Copy exactly the run of lines that begins at the line with "unei colege" and ends at the final line of the entries.

[Stored data]
::::

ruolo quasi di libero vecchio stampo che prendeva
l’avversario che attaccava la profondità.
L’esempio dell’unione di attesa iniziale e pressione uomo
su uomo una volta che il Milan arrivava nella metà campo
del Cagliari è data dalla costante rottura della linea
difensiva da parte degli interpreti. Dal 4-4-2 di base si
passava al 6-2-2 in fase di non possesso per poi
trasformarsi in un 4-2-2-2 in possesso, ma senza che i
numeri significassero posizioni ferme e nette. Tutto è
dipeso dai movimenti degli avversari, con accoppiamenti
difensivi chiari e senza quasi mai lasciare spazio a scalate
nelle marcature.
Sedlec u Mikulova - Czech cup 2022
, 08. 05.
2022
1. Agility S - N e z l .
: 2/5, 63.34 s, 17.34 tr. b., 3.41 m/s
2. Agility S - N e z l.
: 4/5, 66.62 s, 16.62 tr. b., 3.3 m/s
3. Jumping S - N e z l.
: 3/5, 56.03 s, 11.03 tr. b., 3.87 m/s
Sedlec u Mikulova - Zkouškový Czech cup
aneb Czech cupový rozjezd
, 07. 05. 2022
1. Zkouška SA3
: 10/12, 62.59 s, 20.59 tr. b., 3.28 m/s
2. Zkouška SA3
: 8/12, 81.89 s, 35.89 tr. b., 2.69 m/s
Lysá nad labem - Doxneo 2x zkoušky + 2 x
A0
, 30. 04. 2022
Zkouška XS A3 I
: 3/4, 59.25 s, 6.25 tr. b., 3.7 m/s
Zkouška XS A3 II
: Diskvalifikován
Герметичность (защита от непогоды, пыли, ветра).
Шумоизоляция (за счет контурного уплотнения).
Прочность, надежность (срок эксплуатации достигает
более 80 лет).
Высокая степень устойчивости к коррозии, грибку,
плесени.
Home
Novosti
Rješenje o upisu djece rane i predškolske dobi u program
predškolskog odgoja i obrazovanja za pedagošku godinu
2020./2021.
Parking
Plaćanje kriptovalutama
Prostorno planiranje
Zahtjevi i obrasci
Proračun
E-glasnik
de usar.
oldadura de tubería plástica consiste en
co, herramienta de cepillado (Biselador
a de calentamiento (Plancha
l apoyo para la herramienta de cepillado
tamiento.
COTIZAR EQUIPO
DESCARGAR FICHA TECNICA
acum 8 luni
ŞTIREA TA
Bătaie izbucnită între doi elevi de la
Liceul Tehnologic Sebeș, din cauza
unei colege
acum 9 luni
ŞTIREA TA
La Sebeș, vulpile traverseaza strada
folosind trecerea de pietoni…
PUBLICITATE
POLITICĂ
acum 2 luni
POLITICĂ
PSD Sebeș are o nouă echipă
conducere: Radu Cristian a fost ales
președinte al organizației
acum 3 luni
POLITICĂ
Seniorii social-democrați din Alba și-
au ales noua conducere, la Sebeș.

::::

- Solution to this exercise
unei colege
acum 9 luni
ŞTIREA TA
La Sebeș, vulpile traverseaza strada
folosind trecerea de pietoni…
PUBLICITATE
POLITICĂ
acum 2 luni
POLITICĂ
PSD Sebeș are o nouă echipă
conducere: Radu Cristian a fost ales
președinte al organizației
acum 3 luni
POLITICĂ
Seniorii social-democrați din Alba și-
au ales noua conducere, la Sebeș.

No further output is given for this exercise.